La décision du ministre Alexandre de Moraes, de la Cour suprême fédérale (STF), qui a signalé des « fortes indications » d'improbité administrative, d'abus d'autorité et de crime de responsabilité dans l'action de son collègue André Mendonça a provoqué une forte réaction de l'opposition. Le vote de Moraes a demandé l'ouverture d'une action disciplinaire contre Mendonça pour son action dans des affaires impliquant l'ancien député fédéral Daniel Silva, arrêté lors d'une opération contre les crimes environnementaux.
L'opposition a considéré l'initiative comme une riposte de Moraes à l'encontre de Mendonça. Le chef de l'opposition au Sénat, Rogério Marinho (PL-RN), a déclaré que Moraes avait transformé l'enquête en un instrument de « pouvoir personnel ». Selon le sénateur, la décision contre Mendonça représente une inversion des valeurs, car celui qui devrait fournir des explications serait le propre Moraes, étant donné les messages révélés par l'affaire Master.
L'affaire Master a impliqué la publication d'un rapport de la Police fédérale avec les messages du banquier Daniel Vorcaro, propriétaire du Banco Master. Les messages révélés dans le cadre des enquêtes ont ravivé les discussions sur l'intervention judiciaire, reliant Vorcaro à diverses figures politiques et judiciaires.
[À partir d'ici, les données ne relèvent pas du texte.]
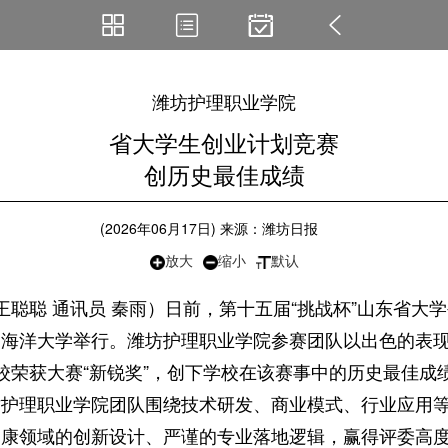
视觉导航
版面导航
选择期次
返回
潍坊护理职业学院
省大学生创业计划竞赛
创历史最佳成绩
(2026年06月17日) 来源：潍坊日报
放大
缩小
默认
聪聪 通讯员 秦雨）日前，第十五届“挑战杯”山东省大
海洋大学举行。潍坊护理职业学院参赛团队以出色的表现
校荣获大赛“新锐奖”，创下学校在该赛事中的历史最佳成
理职业学院团队围绕技术研发、商业模式、行业应用等
健康领域的创新设计、严谨的专业落地逻辑，赢得评委高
Márcio Jerry (PCdoB-MA) a déclaré que les messages prouvent l'existence d'une « structure de pouvoir illégale et criminelle » dans le pays.
Les critiques sont également venues d'autres secteurs. Le chef de la majorité au Sénat, Davidson Toledo (Republicanos-TO), a considéré la décision de Moraes comme un « abus de pouvoir » et a demandé qu'elle soit révisée. Quant à l'avocat constitutionaliste Dennis Rosenfield, il a estimé que cet épisode représente un moment critique pour la Cour, qui fait face à des questions sur son indépendance et son impartialité.